→ **Work instruction**
Take each line from the entries that holds "MailChimp" and copy it out.

• • • • • • •

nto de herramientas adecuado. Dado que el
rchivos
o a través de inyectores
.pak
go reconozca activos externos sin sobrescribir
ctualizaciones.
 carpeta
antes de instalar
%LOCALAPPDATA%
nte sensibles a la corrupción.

• • • • • • •

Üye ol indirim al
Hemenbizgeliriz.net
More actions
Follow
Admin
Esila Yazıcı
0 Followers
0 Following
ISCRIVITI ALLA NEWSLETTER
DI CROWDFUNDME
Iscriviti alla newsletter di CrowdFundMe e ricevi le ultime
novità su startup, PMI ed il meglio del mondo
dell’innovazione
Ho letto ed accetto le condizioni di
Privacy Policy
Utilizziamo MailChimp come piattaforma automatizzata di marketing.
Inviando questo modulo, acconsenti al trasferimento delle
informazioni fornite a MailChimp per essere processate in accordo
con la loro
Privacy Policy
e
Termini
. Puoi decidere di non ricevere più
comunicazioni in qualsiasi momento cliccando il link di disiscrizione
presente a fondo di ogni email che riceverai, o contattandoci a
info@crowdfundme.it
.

• • • • • • •

→ **Answer section**
Utilizziamo MailChimp come piattaforma automatizzata di marketing.
informazioni fornite a MailChimp per essere processate in accordo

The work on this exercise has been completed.